EXERCISE DATA.

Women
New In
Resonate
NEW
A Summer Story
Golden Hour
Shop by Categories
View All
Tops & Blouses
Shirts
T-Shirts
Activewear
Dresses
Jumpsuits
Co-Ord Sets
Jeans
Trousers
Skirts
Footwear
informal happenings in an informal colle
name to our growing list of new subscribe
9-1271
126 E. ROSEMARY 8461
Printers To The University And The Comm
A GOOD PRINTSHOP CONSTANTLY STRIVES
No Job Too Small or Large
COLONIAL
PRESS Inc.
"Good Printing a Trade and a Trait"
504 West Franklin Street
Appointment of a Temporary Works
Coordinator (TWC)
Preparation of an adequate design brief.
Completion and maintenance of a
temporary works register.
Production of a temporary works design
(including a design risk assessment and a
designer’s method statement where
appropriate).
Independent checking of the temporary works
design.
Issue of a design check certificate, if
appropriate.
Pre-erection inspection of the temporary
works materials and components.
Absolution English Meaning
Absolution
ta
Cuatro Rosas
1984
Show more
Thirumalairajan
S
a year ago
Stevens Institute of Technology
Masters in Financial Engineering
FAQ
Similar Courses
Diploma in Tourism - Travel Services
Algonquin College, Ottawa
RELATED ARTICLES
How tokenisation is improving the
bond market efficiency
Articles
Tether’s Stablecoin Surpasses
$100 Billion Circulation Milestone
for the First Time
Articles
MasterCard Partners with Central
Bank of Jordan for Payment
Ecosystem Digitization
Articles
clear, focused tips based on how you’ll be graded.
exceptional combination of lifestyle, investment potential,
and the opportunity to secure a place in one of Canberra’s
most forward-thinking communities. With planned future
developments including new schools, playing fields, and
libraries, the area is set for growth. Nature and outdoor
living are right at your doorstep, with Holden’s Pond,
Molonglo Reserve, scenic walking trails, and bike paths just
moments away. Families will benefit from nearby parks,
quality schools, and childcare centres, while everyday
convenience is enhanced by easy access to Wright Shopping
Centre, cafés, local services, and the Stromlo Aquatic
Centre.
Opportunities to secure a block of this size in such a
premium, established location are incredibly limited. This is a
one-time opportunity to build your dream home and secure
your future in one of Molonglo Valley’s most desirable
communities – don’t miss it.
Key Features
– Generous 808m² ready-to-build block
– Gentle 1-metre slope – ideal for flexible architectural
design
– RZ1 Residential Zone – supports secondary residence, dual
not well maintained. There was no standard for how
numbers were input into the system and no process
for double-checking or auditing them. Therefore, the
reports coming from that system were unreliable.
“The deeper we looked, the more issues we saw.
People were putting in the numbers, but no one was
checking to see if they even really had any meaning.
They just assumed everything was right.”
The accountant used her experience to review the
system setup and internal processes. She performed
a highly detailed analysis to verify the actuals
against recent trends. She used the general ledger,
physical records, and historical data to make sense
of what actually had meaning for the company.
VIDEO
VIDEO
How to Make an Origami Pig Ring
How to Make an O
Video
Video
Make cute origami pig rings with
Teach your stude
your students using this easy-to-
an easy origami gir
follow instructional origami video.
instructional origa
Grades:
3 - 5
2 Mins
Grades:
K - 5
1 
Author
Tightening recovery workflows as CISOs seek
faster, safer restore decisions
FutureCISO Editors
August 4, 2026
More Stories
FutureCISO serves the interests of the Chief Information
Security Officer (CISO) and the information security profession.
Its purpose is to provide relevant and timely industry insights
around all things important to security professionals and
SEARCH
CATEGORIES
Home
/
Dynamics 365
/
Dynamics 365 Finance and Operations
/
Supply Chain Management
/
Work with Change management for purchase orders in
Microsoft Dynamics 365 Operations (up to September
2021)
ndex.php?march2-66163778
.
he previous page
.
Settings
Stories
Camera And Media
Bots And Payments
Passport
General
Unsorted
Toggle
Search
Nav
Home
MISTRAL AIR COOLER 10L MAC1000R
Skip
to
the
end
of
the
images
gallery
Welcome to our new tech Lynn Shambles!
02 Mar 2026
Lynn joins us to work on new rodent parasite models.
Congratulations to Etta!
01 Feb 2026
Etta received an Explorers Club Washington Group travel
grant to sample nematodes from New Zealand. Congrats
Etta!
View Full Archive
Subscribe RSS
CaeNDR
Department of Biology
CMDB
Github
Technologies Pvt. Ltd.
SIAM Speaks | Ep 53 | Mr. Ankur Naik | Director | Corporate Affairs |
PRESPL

DIRECTIONS. With the line holding "Issue of a design check certificate, if" as the first and the line holding "MasterCard Partners with Central" as the last, set down that range of the entries above exactly, and nothing else.

COMPLETED TASK.
Issue of a design check certificate, if
appropriate.
Pre-erection inspection of the temporary
works materials and components.
Absolution English Meaning
Absolution
ta
Cuatro Rosas
1984
Show more
Thirumalairajan
S
a year ago
Stevens Institute of Technology
Masters in Financial Engineering
FAQ
Similar Courses
Diploma in Tourism - Travel Services
Algonquin College, Ottawa
RELATED ARTICLES
How tokenisation is improving the
bond market efficiency
Articles
Tether’s Stablecoin Surpasses
$100 Billion Circulation Milestone
for the First Time
Articles
MasterCard Partners with Central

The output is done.